Reginaldo de Oliveira
Publicado no Jornal do Commercio dia 5 / 1 / 2018 - A 319
Cabe
à lei complementar fixar base de cálculo, de modo que o montante do imposto a
integre, também na importação do exterior de bem, mercadoria ou serviço (CF,
artigo 155, §2º, XII, i).
O
imposto devido por substituição tributária integra a correspondente base de
cálculo, inclusive na hipótese de recolhimento do imposto correspondente à
diferença entre a alíquota interna da unidade federada de destino e a alíquota
interestadual (Convênio ICMS 52/2017, cláusula décima terceira).
No
ordenamento jurídico, o instituto do Convênio figura na base da pirâmide
hierárquica. Mesmo assim, o Conselho Nacional de Política Fazendária elevou o
Convênio 52 acima de todas as leis vigentes no país quando mandou embutir a
substituição tributária na sua própria base de cálculo. A Lei Complementar
24/1975 estabelece limites para atuação dos acordos firmados entre as fazendas
estaduais, não autorizando o Confaz a extrapolar das suas atribuições, como o
fez na aludida cláusula décima terceira (CF, artigo 155, §2º, XII, g).
Pode-se
comparar o Convênio 52 ao peão que se atreveu a mandar no chefe. Claro, óbvio,
acabou levando um sopapo no pé da orelha pra deixar de ser besta. E o tal
bofetão foi dado pela Ministra Cármem Lúcia, do STF. O ouvido do Confaz deve
estar zunindo até agora.
O
Convênio ICMS 52/2017, aparentemente, buscou estabelecer um pouco de ordem no
conturbado modelo de substituição tributária, ao incorporar os Convênios 81,
70, 35, 92 e 149. Na prática, porém, o objetivo central era o de engordar em
22% a arrecadação de ICMS, mesmo que atropelando o Estado de Direito. Essa arvoragem
do Confaz revela um profundo desprezo pela ordem jurídico/institucional. A
Sefaz/AM e as suas comparsas federativas pouco se importam com limites
constitucionais; tudo que fazem é aumentar a carga tributária a qualquer custo.

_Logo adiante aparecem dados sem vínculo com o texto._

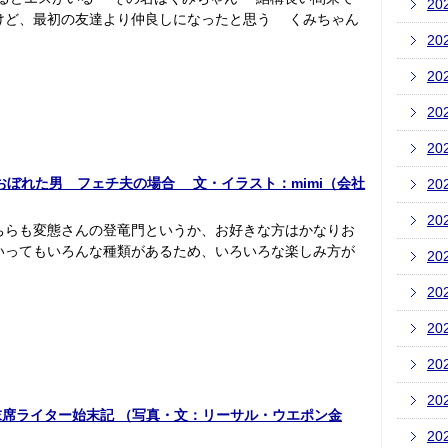
20
けど、最初の友達より仲良しになったと思う くみちゃん
20
20
20
20
おぼれた男 フェチ夫の場合 文・イラスト：mimi（会社
20
20
ちらも変態さんの登竜門というか、お好きな方はかなりお
いってもいろんな種類があるため、いろいろな楽しみ方が
20
20
20
20
20
末席ライター始末記 （写真・文：リーサル・ウエポン金
20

Por isso é que a legislação mais bagunçada é justamente a do ICMS. A prova irrefutável
está na suspensão dos efeitos das cláusulas 8ª, 9ª, 10ª, 11ª, 12ª, 13ª, 14ª,
16ª, 24ª e 26ª do famigerado Convênio 52 pela Ação Direta de
Inconstitucionalidade número 5866. A Ministra Cármem Lúcia demoliu quase que
todo o convênio, inclusive as disposições que passavam um verdadeiro cheque em
branco para os estados manipularem as Margens de Valor Agregado.
As
inconstitucionalidades que permeiam todo o Convênio 52 são indicadores de
outras infinitas falhas legislativas que contaminam o ICMS por inteiro. Um bom
exemplo está na substituição tributária de veículos automotores faturados
diretamente da fábrica para o consumidor. Ou seja, se não existe operação
subsequente, não há substituição tributária. Esse é um dos pilares do sistema,
quebrado por essa regra incoerente. Se a federação do comércio criasse um
núcleo de estudos tributários para dissecar o ICMS amazonense, ela iria
descobrir meio mundo de ilegalidades na entulheira normativa. Isso acontece
porque a máquina legislativa trabalha num ritmo alucinante. É um frenético mexe
remexe nas MVA, nas regras, nisso, naquilo, que ninguém sabe direito o que é
certo nem o que é errado. E como disse o eminente jurista Eurico de Santi, ter
regra demais é como ter regra nenhuma. Claro, obvio, nada é por acaso; tudo tem
um objetivo sinistro, que é impor um ambiente de completa subjetividade para
dar margem a casuísmos e interpretações sempre desfavoráveis ao contribuinte. E
também, alimentar a indústria das ações judiciais que tufam os bolsos das
celebridades do mundo jurídico. A lama burocrática é um alimento rico em
nutrientes que engorda uma fauna ambientada no caos institucional. Parece que
existe um pacto conspiratório entre jurisconsultos e legisladores.
O
que, finalmente, importa, é que o STF salvou os contribuintes dum pesadíssimo
encargo de 22% de aumento tributário que iria entrar em vigor a partir desse
mês. O bom senso prevaleceu sobre a ensandecida voracidade arrecadatória duma
máquina pública ineficiente, inchada e corrupta que só sabe resolver problemas
administrativos com aumento de imposto. Que essa medida liminar da Ministra
Cármem Lúcia sirva de estímulo para que as entidades empresariais remexam a
entulheira normativa em busca de outras ilegalidades que infernizam a vida de
quem trabalha e produz a riqueza desse país.